The Dodd offspring were instructed to memorize U.S. Chief Counsel Robert H. Jackson’s opening address to the tribunal in November 1945, the words of which (“That four great nations, flushed with victory and stung with injury, stay the hand of vengeance and voluntarily submit their captive enemies to the judgment of the law, is one of the most significant tributes that power has ever paid to reason”) still roll off his son Chris’ tongue without hesitation.

After the trial, Dodd’s primary goal was to make sure that future generations learn from the lessons of the past, a concern that was reflected in his advice to the tribunal that “these incredible events be established by clear and public proof, so that no one can ever doubt that they were fact and not fable.”

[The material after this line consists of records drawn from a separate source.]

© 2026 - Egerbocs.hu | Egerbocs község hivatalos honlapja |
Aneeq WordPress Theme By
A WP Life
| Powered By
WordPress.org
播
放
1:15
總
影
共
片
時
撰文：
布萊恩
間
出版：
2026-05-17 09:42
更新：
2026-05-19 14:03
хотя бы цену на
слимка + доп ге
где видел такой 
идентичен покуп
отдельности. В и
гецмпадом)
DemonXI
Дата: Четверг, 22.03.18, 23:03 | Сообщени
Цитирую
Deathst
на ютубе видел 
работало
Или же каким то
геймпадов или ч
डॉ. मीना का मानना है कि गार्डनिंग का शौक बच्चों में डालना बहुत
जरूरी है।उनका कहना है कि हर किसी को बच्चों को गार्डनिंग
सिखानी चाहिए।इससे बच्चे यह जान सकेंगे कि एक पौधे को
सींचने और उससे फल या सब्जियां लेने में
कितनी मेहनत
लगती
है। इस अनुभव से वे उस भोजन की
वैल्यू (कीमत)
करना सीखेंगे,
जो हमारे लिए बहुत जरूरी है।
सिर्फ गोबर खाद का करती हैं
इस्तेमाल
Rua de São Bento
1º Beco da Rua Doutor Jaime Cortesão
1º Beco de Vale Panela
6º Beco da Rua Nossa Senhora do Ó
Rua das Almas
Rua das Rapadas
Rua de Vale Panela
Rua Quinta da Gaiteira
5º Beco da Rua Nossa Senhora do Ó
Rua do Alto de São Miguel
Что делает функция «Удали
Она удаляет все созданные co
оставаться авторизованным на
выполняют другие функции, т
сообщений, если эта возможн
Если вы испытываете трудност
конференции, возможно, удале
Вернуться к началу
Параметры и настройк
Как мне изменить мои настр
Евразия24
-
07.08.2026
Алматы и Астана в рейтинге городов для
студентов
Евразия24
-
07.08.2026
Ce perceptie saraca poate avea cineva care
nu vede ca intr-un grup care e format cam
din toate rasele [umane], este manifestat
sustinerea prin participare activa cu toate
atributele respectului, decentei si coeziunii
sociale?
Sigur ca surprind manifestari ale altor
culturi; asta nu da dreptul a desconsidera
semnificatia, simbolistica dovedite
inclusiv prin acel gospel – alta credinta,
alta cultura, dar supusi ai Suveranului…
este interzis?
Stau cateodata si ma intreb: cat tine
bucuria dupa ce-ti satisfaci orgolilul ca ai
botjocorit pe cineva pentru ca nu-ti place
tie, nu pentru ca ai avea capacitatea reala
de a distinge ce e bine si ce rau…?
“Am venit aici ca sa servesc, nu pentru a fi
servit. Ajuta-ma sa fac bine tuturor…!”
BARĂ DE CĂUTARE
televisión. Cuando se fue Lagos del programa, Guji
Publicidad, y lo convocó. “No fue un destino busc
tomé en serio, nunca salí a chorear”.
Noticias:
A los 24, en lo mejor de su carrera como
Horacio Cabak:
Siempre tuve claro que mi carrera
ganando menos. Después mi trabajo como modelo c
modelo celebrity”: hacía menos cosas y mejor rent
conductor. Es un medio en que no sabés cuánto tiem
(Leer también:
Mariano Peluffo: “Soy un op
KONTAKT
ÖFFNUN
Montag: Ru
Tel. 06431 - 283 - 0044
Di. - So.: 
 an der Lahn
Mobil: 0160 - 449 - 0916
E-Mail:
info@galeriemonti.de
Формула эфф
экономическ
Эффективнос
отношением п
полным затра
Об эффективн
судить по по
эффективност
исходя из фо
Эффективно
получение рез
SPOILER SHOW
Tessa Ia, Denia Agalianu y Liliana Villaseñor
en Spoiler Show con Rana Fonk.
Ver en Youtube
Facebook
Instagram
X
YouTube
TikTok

“He came home a changed man,” reflects Chris. “It was a life-altering experience. Everything else he did was a reflection of those 15 months.” But his main concern remained the future. “He believed by not remembering, people will repeat the same mistakes,” adds Chris.

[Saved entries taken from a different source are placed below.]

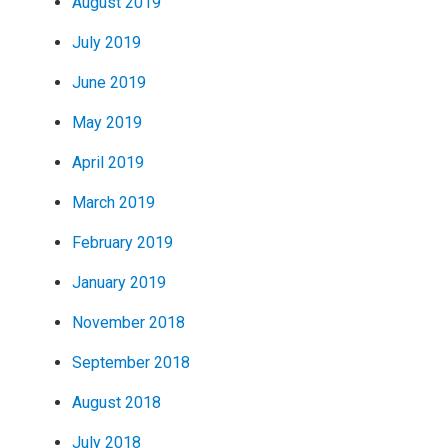
August 2019
July 2019
June 2019
May 2019
April 2019
March 2019
February 2019
January 2019
November 2018
September 2018
August 2018
July 2018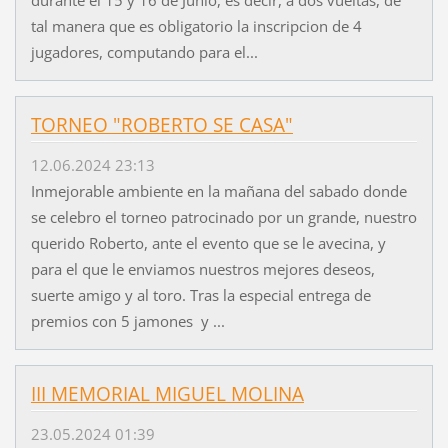
tal manera que es obligatorio la inscripcion de 4
jugadores, computando para el...
TORNEO "ROBERTO SE CASA"
12.06.2024 23:13
Inmejorable ambiente en la mañana del sabado donde
se celebro el torneo patrocinado por un grande, nuestro
querido Roberto, ante el evento que se le avecina, y
para el que le enviamos nuestros mejores deseos,
suerte amigo y al toro. Tras la especial entrega de
premios con 5 jamones y ...
III MEMORIAL MIGUEL MOLINA
23.05.2024 01:39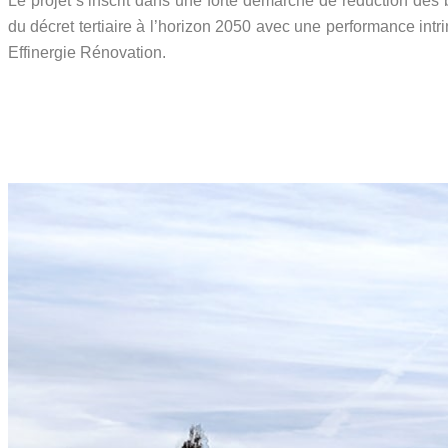
Le projet s’inscrit dans une forte démarche de réduction des
du décret tertiaire à l’horizon 2050 avec une performance int
Effinergie Rénovation.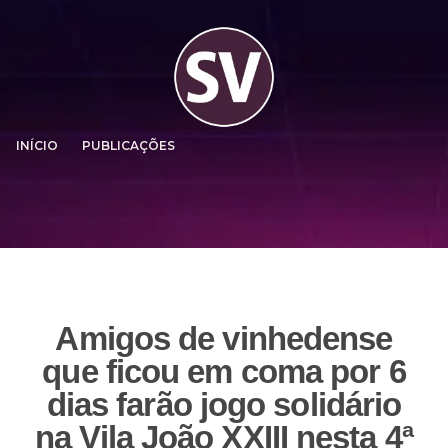
INÍCIO
PUBLICAÇÕES
Amigos de vinhedense
que ficou em coma por 6
dias farão jogo solidário
na Vila João XXIII nesta 4ª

“He came to the conclusion that complacency is the greatest enemy, that when people stop paying attention to terrorism, this is what can happen,” says Carolyn, who lives in an assisted living facility in West Hartford.

His oldest children also remember a dramatic change in their father’s appearance.

When he left Connecticut in July 1945, he was a young robust man of 38, with a full head of dark hair. Five months later, with the trial well underway, he surprised his family with a brief Christmas visit.

“He came in very late at night and they woke us up,” recalls Carolyn. “I remember telling him, ‘You look so different.’”

And indeed he did.

“His hair had turned completely grey. It was not like that when he left. It was black. Anxiety did it to him,” Carolyn says.

Her brother, Tom, recalls the same transformation. “He seemed older—I remember that,” he says. “It was a crushing experience. I think when he came back, he really couldn’t convince people how awful this thing was. He gave a lot of speeches, but he was shocked about how little people knew.”

The day-in and day-out grind of preparing and interrogating the Nazis even led Thomas Dodd to question the value of the mission. In a letter of June 9, 1946 to his wife, Grace, three months before his return, he wrote: “Sometimes I wonder if this was worthwhile.”

But then frequently, he reaffirmed his belief in the historical significance of the Nuremberg Trial, which became a model for war crime trials thereafter.

“Sometime the real value of this case will be known and understood,” he wrote. “As time goes on, I do feel it will be recognized as one of the most important events in the history of the world. “

The written record of these events are now frail, aged documents, typed on legal paper with handwritten notes interspersed, and stored in boxes in the center that bears his name—documents that record the last chapter in the lives of men responsible for one of the most violent and horrific periods of world history.

“In America, we’re both blessed and burdened with no memory,” says Chris Dodd. “We’re blessed because life moves on and we forget. But it’s a burden because by not remembering, we repeat the same mistakes.”

Elected to the Connecticut’s 2nd Congressional District in 1975, and re-elected twice, and upon Abraham Ribicoff (who served as the Congressman from Connecticut’s 1st District before his father, Thomas, was elected to that seat) announcing he would not seek another term, Dodd ran for the seat, and won the seat for five consecutive terms. Dodd also served as Chairman of the Democratic National from 1995 until 1997. Between 2001 and 2003, served as the Senate Rules Committee Chair, and as the Senate Banking Committee Chair from 2007 until 2011.

In 2007, Dodd annouced his candidacy for Presidency of the United States, running against candidates, such as Hillary Clinton, Barack Obama, and Joe Biden, names we are all familiar with.After losing the primary to Barack Obama, he endorsed him for President.

On January 6, 2010, Dodd announced he would retire at the end of his term. He gave his farewell speech on the Senate Floor on November 30th, 2010. He is currently Chairman and CEO of the Motion Picture Association of America.